Le projet de loi précise que les dépenses pour frais de garde et pour les soins à personne à charge seront intégrées aux dépenses de candidats et partant, remboursables. Madame la présidente, vous savez probablement que dans certaines circonscriptions, les dépenses pour frais de garde ont été acceptées par le directeur du scrutin, mais il n'y avait pas de règle à ce sujet. Ce droit est désormais protégé. Tous pourront en profiter, mais je crois que les candidates aux élections l'apprécieront particulièrement. Pour des raisons évidentes, ce sera intéressant.

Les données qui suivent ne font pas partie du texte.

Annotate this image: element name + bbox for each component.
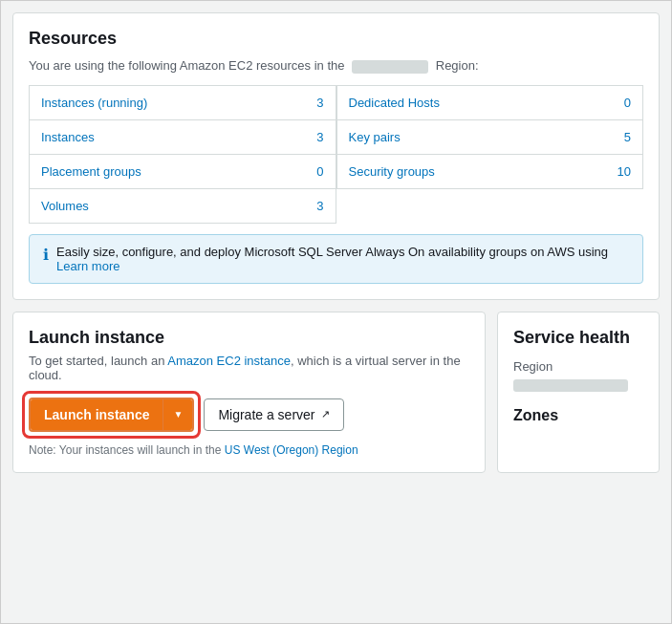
buttons-row: Launch instance ▼ Migrate a server ↗ [29,398,469,432]
ec2-link[interactable]: Amazon EC2 instance [167,354,291,368]
region-redacted [352,60,428,74]
security-groups-count: 10 [618,164,631,179]
launch-btn-wrapper: Launch instance ▼ [29,398,194,432]
launch-instance-button[interactable]: Launch instance [31,399,163,430]
resource-item-instances-running[interactable]: Instances (running) 3 [29,85,336,120]
outer-container: Resources You are using the following Am… [0,0,672,624]
external-link-icon: ↗ [321,408,330,420]
resource-right-column: Dedicated Hosts 0 Key pairs 5 Security g… [336,85,644,223]
launch-btn-outer: Launch instance ▼ [29,398,194,432]
chevron-down-icon: ▼ [173,409,183,420]
migrate-server-button[interactable]: Migrate a server ↗ [204,398,343,431]
bottom-row: Launch instance To get started, launch a… [12,312,660,473]
placement-groups-link[interactable]: Placement groups [41,164,141,179]
resource-item-dedicated-hosts[interactable]: Dedicated Hosts 0 [336,85,644,120]
resource-item-volumes[interactable]: Volumes 3 [29,188,336,224]
dedicated-hosts-link[interactable]: Dedicated Hosts [349,96,440,110]
region-label: Region [513,359,643,374]
resource-item-instances[interactable]: Instances 3 [29,119,336,155]
resource-item-security-groups[interactable]: Security groups 10 [336,154,644,189]
launch-panel: Launch instance To get started, launch a… [12,312,486,473]
info-icon: ℹ [43,246,49,264]
service-health-panel: Service health Region Zones [497,312,660,473]
placement-groups-count: 0 [316,164,323,179]
migrate-server-label: Migrate a server [218,407,314,422]
instances-link[interactable]: Instances [41,130,95,144]
resources-subtitle: You are using the following Amazon EC2 r… [29,58,643,74]
resource-item-placement-groups[interactable]: Placement groups 0 [29,154,336,189]
resource-item-key-pairs[interactable]: Key pairs 5 [336,119,644,155]
key-pairs-count: 5 [624,130,631,144]
security-groups-link[interactable]: Security groups [349,164,435,179]
zones-label: Zones [513,407,643,424]
instances-running-link[interactable]: Instances (running) [41,96,147,110]
dedicated-hosts-count: 0 [624,96,631,110]
resource-grid: Instances (running) 3 Instances 3 Placem… [29,85,643,223]
instances-running-count: 3 [316,96,323,110]
resource-left-column: Instances (running) 3 Instances 3 Placem… [29,85,336,223]
info-banner: ℹ Easily size, configure, and deploy Mic… [29,234,643,284]
launch-note: Note: Your instances will launch in the … [29,443,469,457]
resources-panel: Resources You are using the following Am… [12,12,660,300]
launch-instance-title: Launch instance [29,328,469,348]
volumes-count: 3 [316,199,323,213]
region-link[interactable]: US West (Oregon) Region [225,443,358,457]
region-value-redacted [513,379,628,392]
volumes-link[interactable]: Volumes [41,199,89,213]
service-health-title: Service health [513,328,643,348]
resources-title: Resources [29,29,643,49]
launch-instance-dropdown[interactable]: ▼ [163,399,192,430]
instances-count: 3 [316,130,323,144]
learn-more-link[interactable]: Learn more [56,259,119,273]
launch-instance-subtitle: To get started, launch an Amazon EC2 ins… [29,354,469,382]
info-banner-content: Easily size, configure, and deploy Micro… [56,245,608,273]
key-pairs-link[interactable]: Key pairs [349,130,401,144]
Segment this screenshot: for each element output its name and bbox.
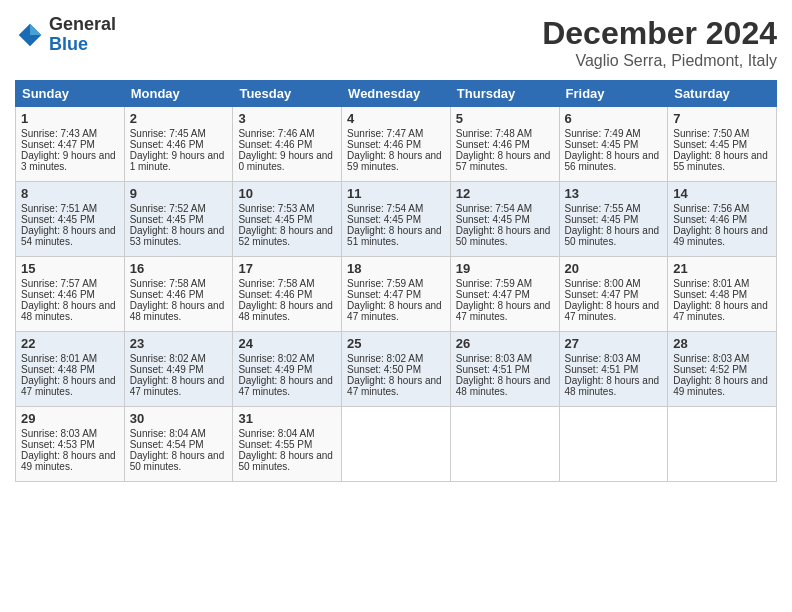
calendar-week-4: 22 Sunrise: 8:01 AM Sunset: 4:48 PM Dayl… — [16, 332, 777, 407]
calendar-cell: 17 Sunrise: 7:58 AM Sunset: 4:46 PM Dayl… — [233, 257, 342, 332]
day-number: 6 — [565, 111, 663, 126]
day-number: 13 — [565, 186, 663, 201]
daylight-label: Daylight: 8 hours and 47 minutes. — [130, 375, 225, 397]
day-number: 5 — [456, 111, 554, 126]
day-number: 23 — [130, 336, 228, 351]
day-number: 29 — [21, 411, 119, 426]
daylight-label: Daylight: 8 hours and 49 minutes. — [673, 375, 768, 397]
sunset-label: Sunset: 4:47 PM — [565, 289, 639, 300]
day-number: 9 — [130, 186, 228, 201]
sunset-label: Sunset: 4:46 PM — [347, 139, 421, 150]
daylight-label: Daylight: 8 hours and 47 minutes. — [347, 300, 442, 322]
day-number: 7 — [673, 111, 771, 126]
sunset-label: Sunset: 4:46 PM — [456, 139, 530, 150]
daylight-label: Daylight: 8 hours and 57 minutes. — [456, 150, 551, 172]
sunrise-label: Sunrise: 8:00 AM — [565, 278, 641, 289]
logo-general: General — [49, 15, 116, 35]
title-block: December 2024 Vaglio Serra, Piedmont, It… — [542, 15, 777, 70]
sunset-label: Sunset: 4:48 PM — [673, 289, 747, 300]
sunset-label: Sunset: 4:52 PM — [673, 364, 747, 375]
day-number: 20 — [565, 261, 663, 276]
calendar-week-5: 29 Sunrise: 8:03 AM Sunset: 4:53 PM Dayl… — [16, 407, 777, 482]
sunrise-label: Sunrise: 8:02 AM — [130, 353, 206, 364]
calendar-cell: 26 Sunrise: 8:03 AM Sunset: 4:51 PM Dayl… — [450, 332, 559, 407]
daylight-label: Daylight: 8 hours and 53 minutes. — [130, 225, 225, 247]
sunset-label: Sunset: 4:51 PM — [456, 364, 530, 375]
sunrise-label: Sunrise: 8:02 AM — [238, 353, 314, 364]
sunset-label: Sunset: 4:46 PM — [130, 289, 204, 300]
sunrise-label: Sunrise: 7:58 AM — [238, 278, 314, 289]
day-number: 10 — [238, 186, 336, 201]
day-number: 3 — [238, 111, 336, 126]
sunset-label: Sunset: 4:45 PM — [21, 214, 95, 225]
calendar-cell: 7 Sunrise: 7:50 AM Sunset: 4:45 PM Dayli… — [668, 107, 777, 182]
col-wednesday: Wednesday — [342, 81, 451, 107]
sunset-label: Sunset: 4:45 PM — [565, 214, 639, 225]
day-number: 24 — [238, 336, 336, 351]
col-saturday: Saturday — [668, 81, 777, 107]
sunset-label: Sunset: 4:46 PM — [130, 139, 204, 150]
calendar-cell: 10 Sunrise: 7:53 AM Sunset: 4:45 PM Dayl… — [233, 182, 342, 257]
daylight-label: Daylight: 8 hours and 56 minutes. — [565, 150, 660, 172]
sunset-label: Sunset: 4:54 PM — [130, 439, 204, 450]
col-monday: Monday — [124, 81, 233, 107]
calendar-cell: 6 Sunrise: 7:49 AM Sunset: 4:45 PM Dayli… — [559, 107, 668, 182]
header-row: Sunday Monday Tuesday Wednesday Thursday… — [16, 81, 777, 107]
header: General Blue December 2024 Vaglio Serra,… — [15, 15, 777, 70]
page-container: General Blue December 2024 Vaglio Serra,… — [0, 0, 792, 492]
sunset-label: Sunset: 4:46 PM — [673, 214, 747, 225]
sunrise-label: Sunrise: 8:01 AM — [21, 353, 97, 364]
day-number: 11 — [347, 186, 445, 201]
sunrise-label: Sunrise: 7:46 AM — [238, 128, 314, 139]
calendar-cell: 14 Sunrise: 7:56 AM Sunset: 4:46 PM Dayl… — [668, 182, 777, 257]
sunrise-label: Sunrise: 7:47 AM — [347, 128, 423, 139]
calendar-cell — [342, 407, 451, 482]
calendar-cell — [559, 407, 668, 482]
day-number: 26 — [456, 336, 554, 351]
sunset-label: Sunset: 4:50 PM — [347, 364, 421, 375]
calendar-cell: 29 Sunrise: 8:03 AM Sunset: 4:53 PM Dayl… — [16, 407, 125, 482]
day-number: 30 — [130, 411, 228, 426]
daylight-label: Daylight: 8 hours and 59 minutes. — [347, 150, 442, 172]
sunset-label: Sunset: 4:45 PM — [673, 139, 747, 150]
daylight-label: Daylight: 9 hours and 1 minute. — [130, 150, 225, 172]
calendar-cell: 23 Sunrise: 8:02 AM Sunset: 4:49 PM Dayl… — [124, 332, 233, 407]
day-number: 14 — [673, 186, 771, 201]
sunrise-label: Sunrise: 8:01 AM — [673, 278, 749, 289]
calendar-week-1: 1 Sunrise: 7:43 AM Sunset: 4:47 PM Dayli… — [16, 107, 777, 182]
calendar-cell: 3 Sunrise: 7:46 AM Sunset: 4:46 PM Dayli… — [233, 107, 342, 182]
day-number: 31 — [238, 411, 336, 426]
daylight-label: Daylight: 8 hours and 48 minutes. — [565, 375, 660, 397]
svg-marker-1 — [30, 24, 41, 35]
sunrise-label: Sunrise: 8:03 AM — [565, 353, 641, 364]
sunrise-label: Sunrise: 7:54 AM — [456, 203, 532, 214]
daylight-label: Daylight: 8 hours and 50 minutes. — [130, 450, 225, 472]
calendar-cell: 1 Sunrise: 7:43 AM Sunset: 4:47 PM Dayli… — [16, 107, 125, 182]
daylight-label: Daylight: 8 hours and 50 minutes. — [565, 225, 660, 247]
calendar-table: Sunday Monday Tuesday Wednesday Thursday… — [15, 80, 777, 482]
daylight-label: Daylight: 8 hours and 48 minutes. — [130, 300, 225, 322]
sunrise-label: Sunrise: 7:55 AM — [565, 203, 641, 214]
daylight-label: Daylight: 8 hours and 55 minutes. — [673, 150, 768, 172]
col-sunday: Sunday — [16, 81, 125, 107]
calendar-cell: 2 Sunrise: 7:45 AM Sunset: 4:46 PM Dayli… — [124, 107, 233, 182]
sunset-label: Sunset: 4:47 PM — [456, 289, 530, 300]
sunset-label: Sunset: 4:45 PM — [456, 214, 530, 225]
sunset-label: Sunset: 4:47 PM — [347, 289, 421, 300]
daylight-label: Daylight: 8 hours and 47 minutes. — [21, 375, 116, 397]
sunrise-label: Sunrise: 8:04 AM — [238, 428, 314, 439]
sunset-label: Sunset: 4:55 PM — [238, 439, 312, 450]
sunrise-label: Sunrise: 7:45 AM — [130, 128, 206, 139]
month-title: December 2024 — [542, 15, 777, 52]
location: Vaglio Serra, Piedmont, Italy — [542, 52, 777, 70]
logo-icon — [15, 20, 45, 50]
calendar-week-3: 15 Sunrise: 7:57 AM Sunset: 4:46 PM Dayl… — [16, 257, 777, 332]
daylight-label: Daylight: 8 hours and 50 minutes. — [238, 450, 333, 472]
sunset-label: Sunset: 4:45 PM — [238, 214, 312, 225]
calendar-cell: 30 Sunrise: 8:04 AM Sunset: 4:54 PM Dayl… — [124, 407, 233, 482]
day-number: 19 — [456, 261, 554, 276]
day-number: 17 — [238, 261, 336, 276]
calendar-cell: 11 Sunrise: 7:54 AM Sunset: 4:45 PM Dayl… — [342, 182, 451, 257]
calendar-cell: 12 Sunrise: 7:54 AM Sunset: 4:45 PM Dayl… — [450, 182, 559, 257]
daylight-label: Daylight: 8 hours and 51 minutes. — [347, 225, 442, 247]
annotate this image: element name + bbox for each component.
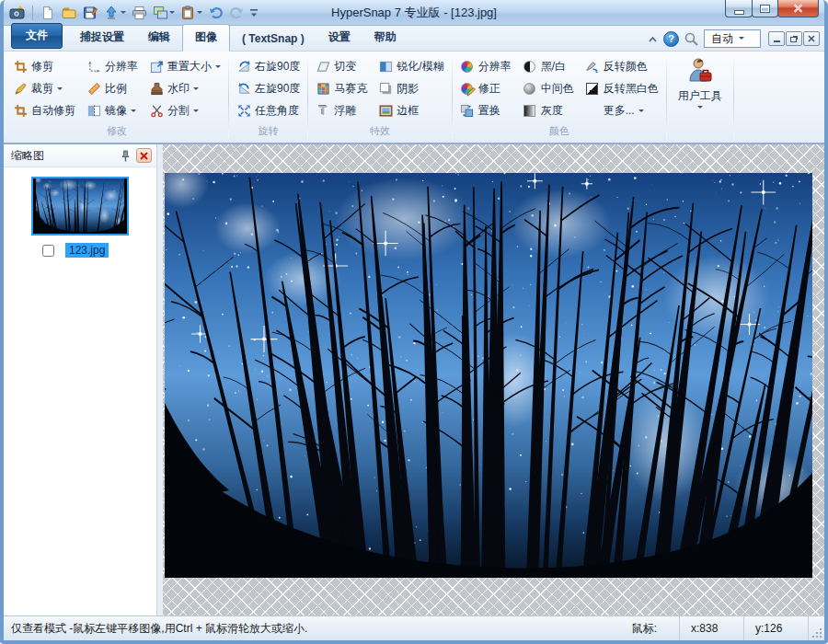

Divers changements ont été apportés à la Loi électorale pour tenir compte de l'inflation au cours trois dernières décennies. Le don minimal à déclarer était de 100 $. Nous avons porté cette somme à 200 $. Bien entendu, c'est encore inférieur à ce que représentaient 100 $ en 1974. Il aurait fallu fixer le montant à 275 $ pour avoir l'équivalent. En outre, cette somme est équivalente, voire inférieure à celle qui a été fixée par la majorité des provinces et territoires, y compris l'Alberta, qui a choisi 375 $. Le Manitoba, la Saskatchewan, la Colombie-Britannique, l'Île-du-Prince-Édouard et le Yukon ont fixé le seuil des dons à divulguer à 250 $. Au Québec, c'est 200 $, tout comme ce que nous vous proposons. Le chiffre de 100 $ a été fixé en 1974 et n'avait jamais été majoré depuis.
Pour la même raison, le seuil du crédit d'impôt de 75 p. 100 pour les contributions sera porté de 100 $ à 200 $. Il s'agit encore une fois de compenser en partie les effets de l'inflation.
Pour répondre à des préoccupations d'ordre technique formulées par des experts, des candidats et des partis politiques, le plafond de dépenses seront modifiés en fonction des listes électorales révisées, ce qui aura pour résulter de le hausser. Permettez-moi de vous décrire la chose, honorables sénateurs.
La liste électorale permanente est disponible dès le premier jour de la campagne. D'autres noms s'y ajoutent ultérieurement. Dans une circonscription où de nouveaux quartiers ont été formés après le premier jour, le plafond de dépenses du candidat ne sera pas relevé proportionnellement parce qu'il n'y aura pas eu de nouveau recensement. Désormais, les nouvelles listes révisées seront employées pour fixer le plafond, à la condition qu'il y ait une augmentation. Manifestement, si le candidat a déjà dépensé l'argent, on ne peut changer le plafond en l'abaissant; ce sera la somme la plus élevée des deux.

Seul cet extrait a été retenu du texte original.